Yeah, Intel is being more cautious this time around by using an intermediate internal test node, although I think implementing GAAFETs first is the right move.
Doesn't everybody do that? Even when you plan on releasing two features together it makes sense to have separate teams solving their own problems independently. I don't know enough about the process steps to be sure, but I'm guessing that for test shuttles developing these features you might be able to skip some steps (especially during early development) if you have split them up and get results sooner than if you were trying to test both features at once on the same wafers.

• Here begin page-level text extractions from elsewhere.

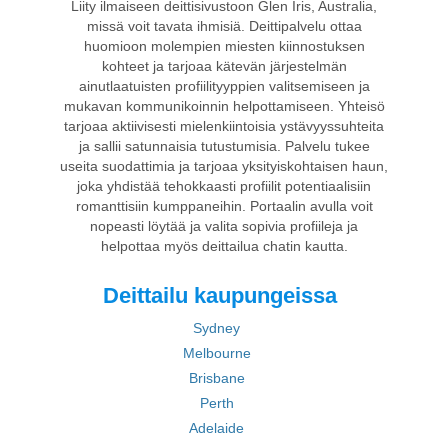
Liity ilmaiseen deittisivustoon Glen Iris, Australia,
missä voit tavata ihmisiä. Deittipalvelu ottaa
huomioon molempien miesten kiinnostuksen
kohteet ja tarjoaa kätevän järjestelmän
ainutlaatuisten profiilityyppien valitsemiseen ja
mukavan kommunikoinnin helpottamiseen. Yhteisö
tarjoaa aktiivisesti mielenkiintoisia ystävyyssuhteita
ja sallii satunnaisia tutustumisia. Palvelu tukee
useita suodattimia ja tarjoaa yksityiskohtaisen haun,
joka yhdistää tehokkaasti profiilit potentiaalisiin
romanttisiin kumppaneihin. Portaalin avulla voit
nopeasti löytää ja valita sopivia profiileja ja
helpottaa myös deittailua chatin kautta.
Deittailu kaupungeissa
Sydney
Melbourne
Brisbane
Perth
Adelaide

TSMC seems to be taking a stepwise approach with GAAFETs themselves, first implementing them without any real density enhancement (or improvements in power routing) so they seem to think implementing GAAFETs without scaling (N2 reported as 1.1x) is worth splitting out. I would expect they will split up BPR and BSPD as well since one depends on the other. There is nothing requiring them to wait a year between releases if they have things ready earlier, or delivering features from both streams together (i.e. denser GAAFET libraries might come with an initial step in improved power routing) but we'll have to see about the timing.
While Intel may be doing internal nodes to reduce risk, by so publicly setting a goal of releasing everything in one big shot to try to retake process leadership they are setting themselves up for trouble. By marketing all these features together if they run into trouble the engineers are running the risk of encountering resistance from management to the truth and publicly admitting yet another failure to deliver. They'd be forced to either delay the whole node to wait for the missing features to catch up, or release without everything that has long been promised. The pressure on process engineering will be immense to make the whole enchilada arrive as promised, even if yields are terrible and management tells them "we'll just accept poor yields for now and fix it in production" rather than admit anything is wrong. I mean, look at how long they denied the truth about 10nm?
So even if the day approaches when Intel says they will begin shipping CPUs on this new node and claims everything on is on track I will STILL be skeptical it will really happen in true production quantities.